BEGIN RECORDS TO PROCESS

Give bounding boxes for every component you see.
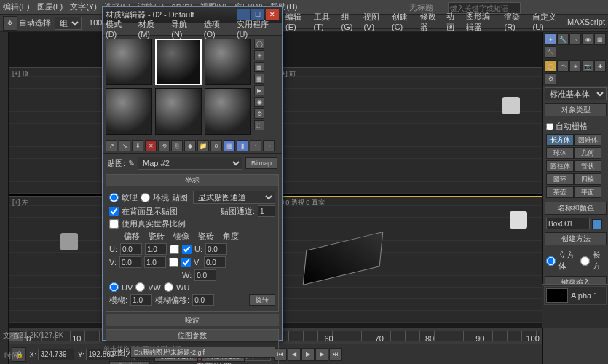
reset-icon[interactable]: ⟲ [158, 140, 170, 151]
move-tool-icon[interactable]: ✥ [3, 16, 17, 31]
sample-type-icon[interactable]: ◯ [254, 39, 264, 49]
display-tab-icon[interactable]: ▦ [594, 33, 606, 45]
blur-input[interactable] [130, 294, 152, 306]
vw-radio[interactable] [135, 282, 145, 292]
go-parent-icon[interactable]: ↑ [250, 140, 261, 151]
cameras-icon[interactable]: 📷 [582, 60, 593, 72]
box-object[interactable] [302, 232, 383, 285]
rollout-header[interactable]: 位图参数 [106, 330, 278, 341]
eyedropper-icon[interactable]: ✎ [128, 159, 135, 168]
motion-tab-icon[interactable]: ◉ [582, 33, 593, 45]
map-name-dropdown[interactable]: Map #2 [138, 157, 242, 170]
get-material-icon[interactable]: ↗ [106, 140, 117, 151]
layer-name[interactable]: Alpha 1 [571, 291, 598, 300]
show-behind-checkbox[interactable] [109, 207, 119, 216]
rollout-header[interactable]: 创建方法 [545, 232, 607, 245]
menu-item[interactable]: 视图(V) [363, 12, 384, 31]
v-tiling-input[interactable] [144, 256, 166, 268]
pyramid-button[interactable]: 四棱 [574, 173, 601, 185]
v-mirror-checkbox[interactable] [169, 258, 178, 267]
geosphere-button[interactable]: 几何 [574, 147, 601, 159]
menu-item[interactable]: 导航(N) [171, 19, 198, 39]
create-tab-icon[interactable]: ✦ [545, 33, 556, 45]
backlight-icon[interactable]: ☀ [254, 50, 264, 60]
menu-item[interactable]: 选项(O) [204, 19, 231, 39]
cube-radio[interactable] [546, 256, 556, 266]
uv-radio[interactable] [109, 282, 119, 292]
menu-item[interactable]: 文字(Y) [70, 1, 97, 12]
make-preview-icon[interactable]: ◉ [254, 97, 264, 107]
next-frame-icon[interactable]: ▶ [315, 348, 328, 361]
menu-item[interactable]: 组(G) [341, 12, 357, 31]
w-angle-input[interactable] [194, 269, 216, 281]
close-icon[interactable]: ✕ [266, 9, 279, 20]
layer-thumbnail[interactable] [546, 288, 568, 303]
go-forward-icon[interactable]: → [263, 140, 275, 151]
map-type-button[interactable]: Bitmap [245, 157, 277, 169]
make-unique-icon[interactable]: ◆ [184, 140, 196, 151]
rollout-header[interactable]: 名称和颜色 [545, 202, 607, 215]
menu-item[interactable]: 动画 [446, 11, 459, 33]
material-slot[interactable] [106, 39, 152, 85]
put-material-icon[interactable]: ↘ [119, 140, 130, 151]
reload-button[interactable]: 重新加载 [109, 361, 150, 364]
menu-item[interactable]: 渲染(R) [504, 12, 525, 31]
mapping-dropdown[interactable]: 显式贴图通道 [193, 191, 275, 204]
material-slot[interactable] [155, 88, 202, 135]
rotate-button[interactable]: 旋转 [249, 294, 275, 306]
plane-button[interactable]: 平面 [574, 186, 601, 198]
shapes-icon[interactable]: ◠ [557, 60, 569, 72]
auto-grid-checkbox[interactable] [546, 123, 553, 130]
material-slot[interactable] [205, 39, 251, 85]
rollout-header[interactable]: 坐标 [106, 175, 278, 186]
teapot-button[interactable]: 茶壶 [546, 186, 574, 198]
rollout-header[interactable]: 噪波 [106, 314, 279, 326]
material-slot[interactable] [205, 88, 251, 135]
environ-radio[interactable] [141, 193, 150, 202]
u-offset-input[interactable] [120, 243, 142, 255]
material-slot-selected[interactable] [155, 39, 202, 85]
v-angle-input[interactable] [204, 256, 226, 268]
cylinder-button[interactable]: 圆柱体 [546, 160, 574, 172]
object-name-input[interactable] [546, 218, 590, 229]
cone-button[interactable]: 圆锥体 [574, 134, 601, 146]
assign-icon[interactable]: ⬇ [132, 140, 143, 151]
goto-end-icon[interactable]: ⏭ [329, 348, 342, 361]
menu-item[interactable]: 编辑(E) [285, 12, 307, 31]
color-swatch[interactable] [592, 219, 602, 229]
menu-item[interactable]: 编辑(E) [3, 1, 30, 12]
texture-radio[interactable] [109, 193, 119, 202]
video-check-icon[interactable]: ▶ [254, 85, 264, 95]
menu-item[interactable]: 图形编辑器 [466, 11, 497, 33]
show-map-icon[interactable]: ▦ [224, 140, 235, 151]
menu-item[interactable]: 创建(C) [392, 12, 413, 31]
u-tiling-input[interactable] [145, 243, 167, 255]
background-icon[interactable]: ▦ [254, 62, 264, 72]
menu-item[interactable]: 材质(M) [138, 19, 166, 39]
delete-icon[interactable]: ✕ [145, 140, 157, 151]
torus-button[interactable]: 圆环 [546, 173, 574, 185]
geometry-icon[interactable]: ◯ [545, 60, 556, 72]
sample-uv-icon[interactable]: ▦ [254, 74, 264, 84]
v-tile-checkbox[interactable] [181, 258, 191, 267]
helpers-icon[interactable]: ✚ [594, 60, 606, 72]
maximize-icon[interactable]: ☐ [251, 9, 264, 20]
box-button[interactable]: 长方体 [546, 134, 574, 146]
rollout-header[interactable]: 对象类型 [545, 103, 607, 116]
auto-select-dropdown[interactable]: 组 [55, 17, 82, 30]
x-input[interactable] [38, 349, 74, 360]
u-mirror-checkbox[interactable] [170, 245, 179, 254]
menu-item[interactable]: 自定义(U) [532, 12, 560, 31]
menu-item[interactable]: 模式(D) [106, 19, 133, 39]
viewport-front[interactable]: [+] 前 [277, 67, 543, 194]
material-id-icon[interactable]: 0 [210, 140, 222, 151]
map-channel-input[interactable] [258, 205, 275, 217]
make-copy-icon[interactable]: ⎘ [171, 140, 183, 151]
v-offset-input[interactable] [119, 256, 141, 268]
real-scale-checkbox[interactable] [109, 219, 119, 229]
modify-tab-icon[interactable]: 🔧 [557, 33, 569, 45]
minimize-icon[interactable]: — [237, 9, 250, 20]
select-by-material-icon[interactable]: ⬚ [254, 120, 264, 130]
blur-offset-input[interactable] [192, 294, 214, 306]
menu-item[interactable]: MAXScript [567, 17, 605, 26]
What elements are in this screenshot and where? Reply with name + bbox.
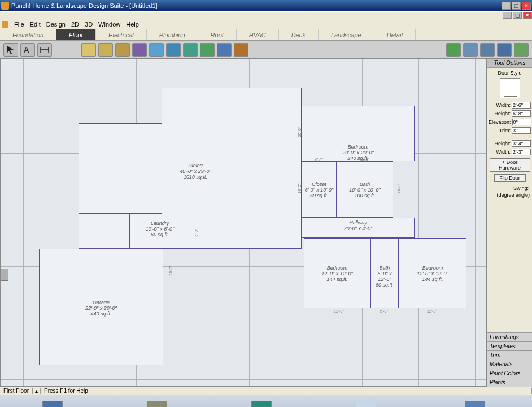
eco-view-icon[interactable] — [446, 43, 461, 57]
trim-field[interactable] — [512, 127, 531, 134]
tab-deck[interactable]: Deck — [279, 29, 319, 40]
room-dining-b[interactable] — [79, 123, 162, 214]
doc-icon — [2, 21, 8, 28]
sidecat-plants[interactable]: Plants — [487, 378, 532, 387]
flip-door-button[interactable]: Flip Door — [494, 174, 526, 182]
maximize-button[interactable]: ▢ — [512, 2, 521, 10]
nav-shop[interactable]: Shop — [251, 401, 272, 407]
toolbar: A — [0, 41, 532, 59]
room-bedroom-3[interactable]: Bedroom 12'-0" x 12'-0" 144 sq.ft. — [399, 238, 466, 308]
width-field[interactable] — [512, 102, 531, 109]
menu-window[interactable]: Window — [98, 21, 120, 28]
window-tool-icon[interactable] — [149, 43, 164, 57]
nav-contractors[interactable]: Contractors — [461, 401, 490, 407]
view-2d-icon[interactable] — [463, 43, 478, 57]
app-title: Punch! Home & Landscape Design Suite - [… — [11, 2, 158, 9]
stair-tool-icon[interactable] — [166, 43, 181, 57]
sidecat-furnishings[interactable]: Furnishings — [487, 332, 532, 341]
tab-electrical[interactable]: Electrical — [96, 29, 147, 40]
dim-note: 10'-0" — [298, 184, 302, 194]
room-laundry[interactable]: Laundry 10'-0" x 6'-0" 60 sq.ft. — [129, 214, 190, 249]
width-label: Width: — [489, 102, 512, 108]
floor-dropdown-icon[interactable]: ▴ — [33, 388, 41, 394]
room-hallway[interactable]: Hallway 20'-0" x 4'-0" — [302, 218, 415, 238]
height-field[interactable] — [512, 110, 531, 117]
wall-tool-icon[interactable] — [98, 43, 113, 57]
category-tabs: Foundation Floor Electrical Plumbing Roo… — [0, 29, 532, 41]
tab-plumbing[interactable]: Plumbing — [147, 29, 198, 40]
label-dining: Dining 40'-0" x 29'-0" 1010 sq.ft. — [162, 163, 229, 180]
room-dining-c[interactable] — [79, 214, 129, 249]
height2-field[interactable] — [512, 140, 531, 147]
workspace: Dining 40'-0" x 29'-0" 1010 sq.ft. Laund… — [0, 59, 532, 387]
room-tool-icon[interactable] — [115, 43, 130, 57]
mdi-minimize-button[interactable]: _ — [503, 12, 512, 19]
door-style-swatch[interactable] — [500, 78, 520, 98]
tab-floor[interactable]: Floor — [56, 29, 96, 40]
dim-note: 6'-0" — [194, 229, 198, 237]
pointer-tool-icon[interactable] — [3, 43, 18, 57]
sidecat-templates[interactable]: Templates — [487, 341, 532, 350]
tab-landscape[interactable]: Landscape — [319, 29, 374, 40]
nav-design[interactable]: Design — [42, 401, 63, 407]
tab-detail[interactable]: Detail — [374, 29, 416, 40]
width2-field[interactable] — [512, 149, 531, 155]
status-floor[interactable]: First Floor — [0, 388, 33, 394]
room-closet[interactable]: Closet 6'-0" x 10'-0" 60 sq.ft. — [302, 161, 337, 218]
svg-text:A: A — [24, 45, 29, 54]
status-hint: Press F1 for Help — [41, 388, 532, 394]
menu-3d[interactable]: 3D — [85, 21, 93, 28]
door-hardware-button[interactable]: + Door Hardware — [490, 158, 530, 172]
column-tool-icon[interactable] — [183, 43, 198, 57]
view-split-icon[interactable] — [497, 43, 512, 57]
room-garage[interactable]: Garage 22'-0" x 20'-0" 440 sq.ft. — [39, 249, 163, 365]
title-bar: Punch! Home & Landscape Design Suite - [… — [0, 0, 532, 11]
dim-note: 20'-0" — [298, 127, 302, 137]
view-render-icon[interactable] — [514, 43, 529, 57]
cabinet-tool-icon[interactable] — [234, 43, 248, 57]
tab-hvac[interactable]: HVAC — [237, 29, 279, 40]
view-3d-icon[interactable] — [480, 43, 495, 57]
dimension-tool-icon[interactable] — [37, 43, 52, 57]
menu-2d[interactable]: 2D — [71, 21, 79, 28]
mdi-maximize-button[interactable]: ▢ — [513, 12, 522, 19]
tab-foundation[interactable]: Foundation — [0, 29, 56, 40]
dim-note: 12'-0" — [427, 309, 437, 313]
mdi-controls: _ ▢ ✕ — [0, 11, 532, 19]
design-icon — [42, 401, 63, 407]
sidecat-paint-colors[interactable]: Paint Colors — [487, 369, 532, 378]
menu-edit[interactable]: Edit — [30, 21, 41, 28]
elevation-field[interactable] — [512, 119, 531, 125]
sidecat-trim[interactable]: Trim — [487, 350, 532, 360]
tool-options-panel: Tool Options Door Style Width: Height: E… — [487, 59, 532, 387]
status-bar: First Floor ▴ Press F1 for Help — [0, 387, 532, 395]
height-label: Height: — [489, 111, 512, 116]
dim-note: 12'-0" — [334, 309, 344, 313]
room-bedroom-2[interactable]: Bedroom 12'-0" x 12'-0" 144 sq.ft. — [304, 238, 370, 308]
height2-label: Height: — [489, 141, 512, 146]
dim-note: 5'-0" — [380, 309, 388, 313]
room-bath-1[interactable]: Bath 10'-0" x 10'-0" 100 sq.ft. — [337, 161, 393, 218]
nav-support[interactable]: Support — [147, 401, 167, 407]
menu-help[interactable]: Help — [126, 21, 139, 28]
width2-label: Width: — [489, 149, 512, 155]
floor-tool-icon[interactable] — [81, 43, 96, 57]
room-bath-2[interactable]: Bath 5'-0" x 12'-0" 60 sq.ft. — [370, 238, 399, 308]
sidecat-materials[interactable]: Materials — [487, 360, 532, 369]
menu-design[interactable]: Design — [46, 21, 66, 28]
nav-plot[interactable]: Plot — [356, 401, 376, 407]
swing-sublabel: (degree angle) — [487, 192, 532, 199]
support-icon — [147, 401, 167, 407]
canvas[interactable]: Dining 40'-0" x 29'-0" 1010 sq.ft. Laund… — [0, 59, 487, 387]
room-bedroom-1[interactable]: Bedroom 20'-0" x 20'-0" 240 sq.ft. — [302, 106, 415, 161]
ceiling-tool-icon[interactable] — [217, 43, 232, 57]
minimize-button[interactable]: _ — [502, 2, 511, 10]
close-button[interactable]: ✕ — [522, 2, 531, 10]
text-tool-icon[interactable]: A — [20, 43, 35, 57]
door-tool-icon[interactable] — [132, 43, 147, 57]
railing-tool-icon[interactable] — [200, 43, 215, 57]
menu-file[interactable]: File — [14, 21, 24, 28]
contractors-icon — [465, 401, 485, 407]
tab-roof[interactable]: Roof — [198, 29, 237, 40]
mdi-close-button[interactable]: ✕ — [523, 12, 532, 19]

END RECORDS TO PROCESS

▶ [WORK TO COMPLETE]
Copy from the entries above each line in which the string "name" can be found.

▶ [EXPECTED ANSWER]
map-name-dropdown[interactable]: Map #2 [138, 157, 242, 170]
layer-name[interactable]: Alpha 1 [571, 291, 598, 300]
object-name-input[interactable] [546, 218, 590, 229]
What elements are in this screenshot and where? Reply with name + bbox.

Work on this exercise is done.